The boy sat underneath the jungle gym, then stood, then kneeled, then crouched, then stood again. A tuft of black hair spilled through the back of his baseball cap, which he was wearing backwards. His navy, low-top Chuck Taylors were untied. The sitting, standing, kneeling, and crouching repeated four more times. And then he saw me watching him.

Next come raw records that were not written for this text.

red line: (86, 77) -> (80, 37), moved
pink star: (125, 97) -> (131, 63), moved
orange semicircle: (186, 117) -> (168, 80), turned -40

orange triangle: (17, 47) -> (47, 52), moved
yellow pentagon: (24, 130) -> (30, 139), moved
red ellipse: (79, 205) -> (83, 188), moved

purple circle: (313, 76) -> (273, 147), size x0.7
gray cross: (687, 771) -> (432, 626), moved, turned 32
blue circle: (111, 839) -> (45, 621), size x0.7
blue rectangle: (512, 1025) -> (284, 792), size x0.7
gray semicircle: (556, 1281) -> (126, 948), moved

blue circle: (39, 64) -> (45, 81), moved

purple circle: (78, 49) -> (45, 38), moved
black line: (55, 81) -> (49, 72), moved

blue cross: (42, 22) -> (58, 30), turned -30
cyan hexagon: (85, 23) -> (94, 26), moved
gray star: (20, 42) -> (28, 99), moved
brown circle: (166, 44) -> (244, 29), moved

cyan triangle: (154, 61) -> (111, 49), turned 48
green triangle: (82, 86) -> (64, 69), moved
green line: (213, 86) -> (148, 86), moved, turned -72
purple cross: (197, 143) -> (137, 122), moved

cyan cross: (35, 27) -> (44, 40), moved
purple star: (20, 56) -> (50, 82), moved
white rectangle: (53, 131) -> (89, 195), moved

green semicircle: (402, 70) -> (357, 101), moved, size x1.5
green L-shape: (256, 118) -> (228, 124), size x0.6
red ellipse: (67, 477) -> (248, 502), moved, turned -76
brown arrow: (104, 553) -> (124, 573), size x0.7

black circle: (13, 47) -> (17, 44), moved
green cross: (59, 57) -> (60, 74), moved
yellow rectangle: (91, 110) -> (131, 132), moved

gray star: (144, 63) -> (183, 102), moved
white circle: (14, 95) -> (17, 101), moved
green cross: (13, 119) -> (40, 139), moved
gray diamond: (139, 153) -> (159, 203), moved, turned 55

I was standing behind a hickory tree and didn’t think he could or would turn in my direction, but he had. The boy didn’t seem too bothered by my gaze since he returned to his posturings. The longer he knew I was still watching him, the more exaggerated his movements and huffing and puffing grew. Was he performing? Was he letting off steam? He couldn’t have been older than a fifth-grader, so what could he possibly have to vent? Daddy won’t buy me a puppy, mommy keeps changing her mind, daddy never leaves the house unless it’s for work, mommy is nicer to strangers than me, daddy has no friends.
Such evaluations would suggest a very perceptive child, and yet, how much of those utterances are indicative of a fast-developing mind vs. an ability to mimic linguistic stimuli? I stepped away from the tree and approach the jungle gym. The boy turned as he heard my feet shuffling through fallen leaves.
“Why are you watching me?”
“Why are you in a park by yourself?”
“I asked you first.”
“You look upset.”
“I’m not upset, I’m just tired.”
“You’re ten years-old, how could you be tired?”
“I’ve seen my future, it’s not pretty.”
“What you call not-pretty, someone else could call very pretty.”
The boy lowered his chin and exhaled like I’m the child.
“I grow up to be a killer.”
“How do you know?”
“Because I saw it.”
“Did you see your face? Were you watching yourself do it or was it like a first-person shooter video game and you knew it was you?”
“I saw it…I saw my face.”
“Do you want to be a killer?”
“Nobody wants to be a killer.”
“But do you?”
“I hope not.”
The boy flicked his glance up and with the clearest, crystal green eyes, he pleaded for me to help him so that he would never have to find out. I put my hands on his shoulders and squeezed. He let out a breath that smelled like pine and jasmine. I walked back up the hill and out of the park.
When I checked the news the next morning, I saw several headlines about a tree below the jungle gym where there wasn’t supposed to be one. Nobody thought to remove it. Twelve years later, after the park had undergone several changes in perimeter scope and terrain reshaping, a thunderstorm swept through the area. When the skies cleared again, and the neighborhood was cleaning up tree branches and leaves, power crews and tree removers found the bodies of a mother, a father, and a little boy in a baseball cap underneath a fallen tree. They had been crushed.
One more act of intervention that leads into irony and I’ll have my interventionist license revoked. Humans have no idea how hard it is to make their damn universe work.